Work task - Leaving the images out, output each entry below exactly.

START Data records

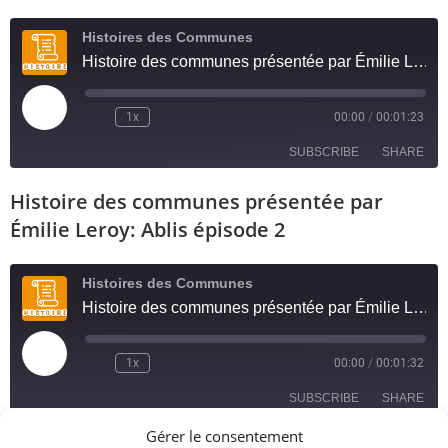
LINK
Histoires des Communes
EMBED
Histoire des communes présentée par Émilie Leroy; Ablis épisode 3
1x
00:00
/
00:01:23
SUBSCRIBE
SHARE
Histoire des communes présentée par
SHARE
RSS FEED
Émilie Leroy: Ablis épisode 2
LINK
Histoires des Communes
EMBED
Histoire des communes présentée par Émilie Leroy: Ablis épisode 2
1x
00:00
/
00:01:32
SUBSCRIBE
SHARE
Gérer le consentement
Histoire des communes présentée Par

END Data records

Solution for this exercise -
LINK
Histoires des Communes
EMBED
Histoire des communes présentée par Émilie Leroy; Ablis épisode 3
1x
00:00
/
00:01:23
SUBSCRIBE
SHARE
Histoire des communes présentée par
SHARE
RSS FEED
Émilie Leroy: Ablis épisode 2
LINK
Histoires des Communes
EMBED
Histoire des communes présentée par Émilie Leroy: Ablis épisode 2
1x
00:00
/
00:01:32
SUBSCRIBE
SHARE
Gérer le consentement
Histoire des communes présentée Par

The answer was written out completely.